(Collected data)
--------------------
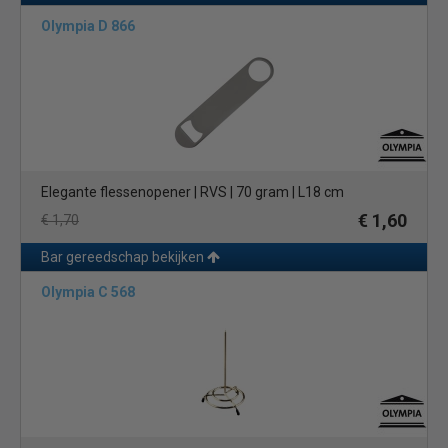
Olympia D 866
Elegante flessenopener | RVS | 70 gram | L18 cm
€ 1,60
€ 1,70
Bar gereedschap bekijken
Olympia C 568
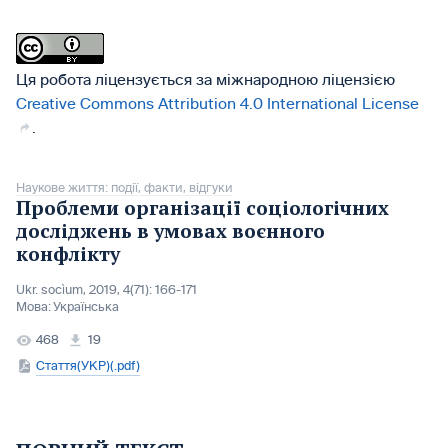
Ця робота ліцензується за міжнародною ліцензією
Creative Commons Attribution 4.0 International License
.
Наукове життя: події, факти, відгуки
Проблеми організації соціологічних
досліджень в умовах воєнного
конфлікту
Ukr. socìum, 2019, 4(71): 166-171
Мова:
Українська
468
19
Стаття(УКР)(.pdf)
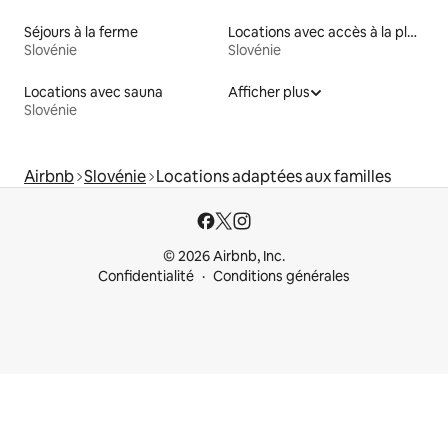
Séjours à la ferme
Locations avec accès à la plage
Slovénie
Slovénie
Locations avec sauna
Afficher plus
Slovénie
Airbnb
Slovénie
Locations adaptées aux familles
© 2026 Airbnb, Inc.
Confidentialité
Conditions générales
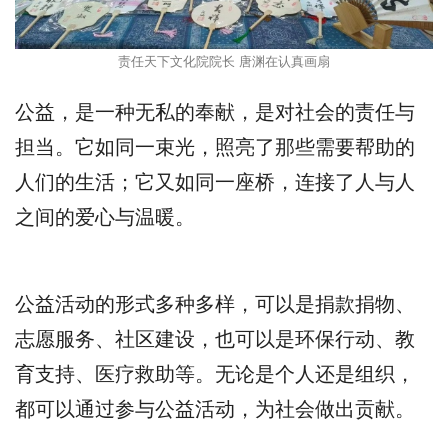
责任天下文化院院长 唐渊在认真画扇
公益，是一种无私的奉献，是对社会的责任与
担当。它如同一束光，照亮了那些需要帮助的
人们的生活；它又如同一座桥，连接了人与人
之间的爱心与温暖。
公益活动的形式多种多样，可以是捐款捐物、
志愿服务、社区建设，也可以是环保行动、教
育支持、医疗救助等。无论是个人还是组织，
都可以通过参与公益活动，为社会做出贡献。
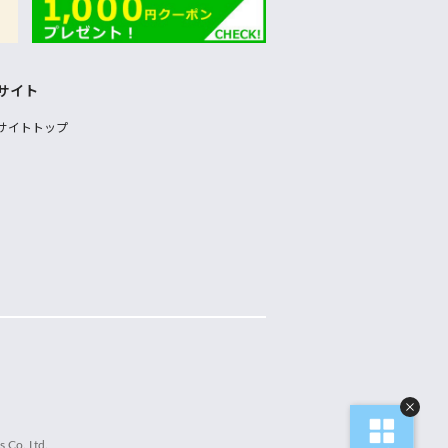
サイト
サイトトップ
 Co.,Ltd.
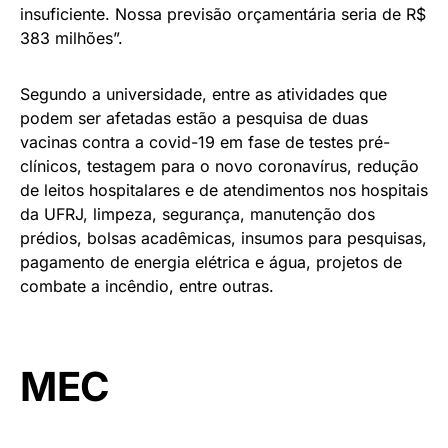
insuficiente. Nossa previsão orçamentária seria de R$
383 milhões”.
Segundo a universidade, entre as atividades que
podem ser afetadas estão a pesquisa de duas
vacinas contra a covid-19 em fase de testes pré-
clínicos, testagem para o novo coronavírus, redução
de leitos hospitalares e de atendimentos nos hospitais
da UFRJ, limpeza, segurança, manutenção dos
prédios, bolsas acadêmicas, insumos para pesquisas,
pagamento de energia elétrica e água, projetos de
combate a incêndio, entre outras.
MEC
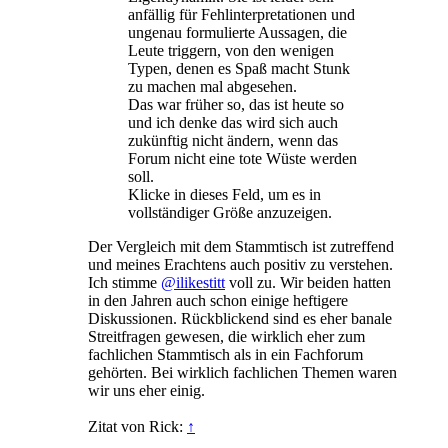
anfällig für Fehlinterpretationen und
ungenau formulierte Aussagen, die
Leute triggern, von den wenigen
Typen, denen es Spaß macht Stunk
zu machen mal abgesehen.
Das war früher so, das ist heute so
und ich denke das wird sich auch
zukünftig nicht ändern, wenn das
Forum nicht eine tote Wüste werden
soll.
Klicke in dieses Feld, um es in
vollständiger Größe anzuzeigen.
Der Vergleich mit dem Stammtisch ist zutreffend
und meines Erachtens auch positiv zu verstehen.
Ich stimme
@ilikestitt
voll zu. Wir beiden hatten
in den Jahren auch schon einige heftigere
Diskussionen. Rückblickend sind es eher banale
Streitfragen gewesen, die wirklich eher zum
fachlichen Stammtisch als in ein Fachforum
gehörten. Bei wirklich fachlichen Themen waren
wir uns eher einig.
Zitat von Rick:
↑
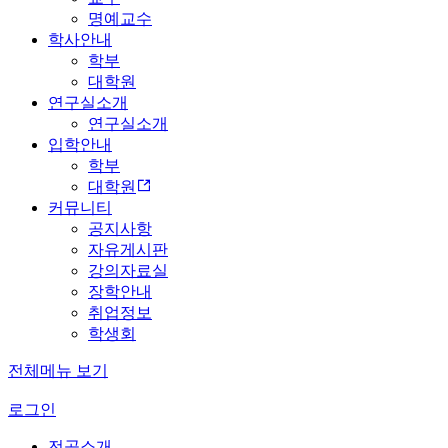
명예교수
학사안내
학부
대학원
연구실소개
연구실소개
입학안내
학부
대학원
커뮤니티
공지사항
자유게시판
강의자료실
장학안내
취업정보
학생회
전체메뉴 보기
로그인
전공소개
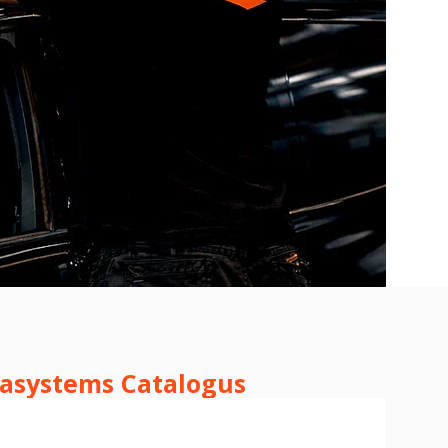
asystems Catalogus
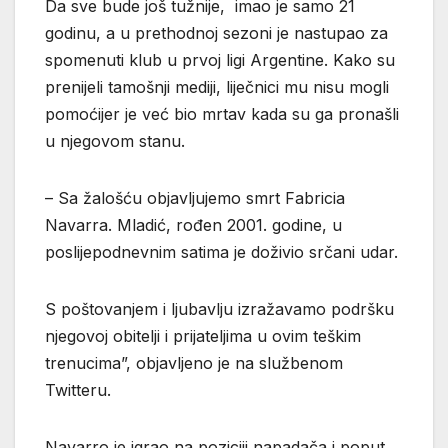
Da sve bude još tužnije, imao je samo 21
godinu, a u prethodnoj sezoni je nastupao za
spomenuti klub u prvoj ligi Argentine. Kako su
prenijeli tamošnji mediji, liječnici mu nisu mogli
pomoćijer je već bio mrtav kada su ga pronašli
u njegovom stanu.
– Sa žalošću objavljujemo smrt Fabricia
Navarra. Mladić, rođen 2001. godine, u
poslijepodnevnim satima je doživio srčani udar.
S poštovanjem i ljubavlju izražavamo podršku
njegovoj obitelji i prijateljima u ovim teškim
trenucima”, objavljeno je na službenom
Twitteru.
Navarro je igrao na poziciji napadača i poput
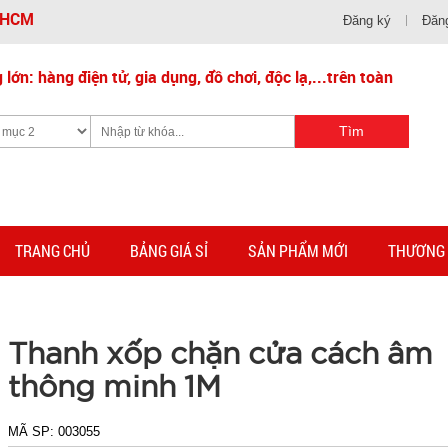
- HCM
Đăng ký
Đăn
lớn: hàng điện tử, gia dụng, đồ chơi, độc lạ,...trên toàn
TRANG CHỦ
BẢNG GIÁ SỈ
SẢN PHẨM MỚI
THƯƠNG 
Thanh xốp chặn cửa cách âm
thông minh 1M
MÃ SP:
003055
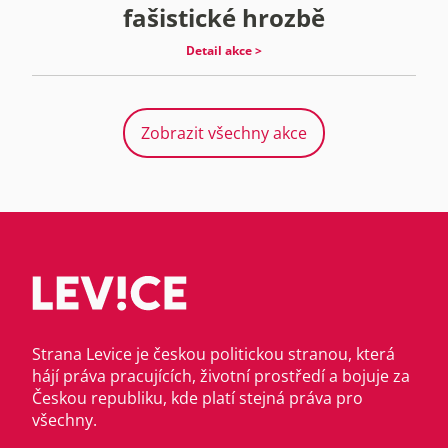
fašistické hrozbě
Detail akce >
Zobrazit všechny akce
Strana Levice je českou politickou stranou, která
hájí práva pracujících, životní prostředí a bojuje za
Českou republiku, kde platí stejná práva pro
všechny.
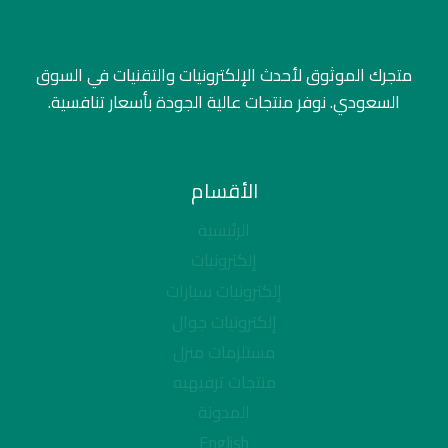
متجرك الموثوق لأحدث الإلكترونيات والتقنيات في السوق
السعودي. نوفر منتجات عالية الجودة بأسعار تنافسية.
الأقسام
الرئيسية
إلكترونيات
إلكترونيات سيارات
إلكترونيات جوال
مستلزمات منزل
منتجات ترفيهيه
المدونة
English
--------------------
_ACTIVITY_
From the data above, return exactly the lines from the one with "Проблеми організації соціологічних" up to and including the one with "clínicos, testagem para". Pictures do not go in the copy.

_FINISHED EXERCISE_
Проблеми організації соціологічних
досліджень в умовах воєнного
конфлікту
Ukr. socìum, 2019, 4(71): 166-171
Мова:
Українська
468
19
Стаття(УКР)(.pdf)
Séjours à la ferme
Locations avec accès à la plage
Slovénie
Slovénie
Locations avec sauna
Afficher plus
Slovénie
Airbnb
Slovénie
Locations adaptées aux familles
© 2026 Airbnb, Inc.
Confidentialité
Conditions générales
责任天下文化院院长 唐渊在认真画扇
公益，是一种无私的奉献，是对社会的责任与
担当。它如同一束光，照亮了那些需要帮助的
人们的生活；它又如同一座桥，连接了人与人
之间的爱心与温暖。
公益活动的形式多种多样，可以是捐款捐物、
志愿服务、社区建设，也可以是环保行动、教
育支持、医疗救助等。无论是个人还是组织，
都可以通过参与公益活动，为社会做出贡献。
サイト
サイトトップ
 Co.,Ltd.
insuficiente. Nossa previsão orçamentária seria de R$
383 milhões”.
Segundo a universidade, entre as atividades que
podem ser afetadas estão a pesquisa de duas
vacinas contra a covid-19 em fase de testes pré-
clínicos, testagem para o novo coronavírus, redução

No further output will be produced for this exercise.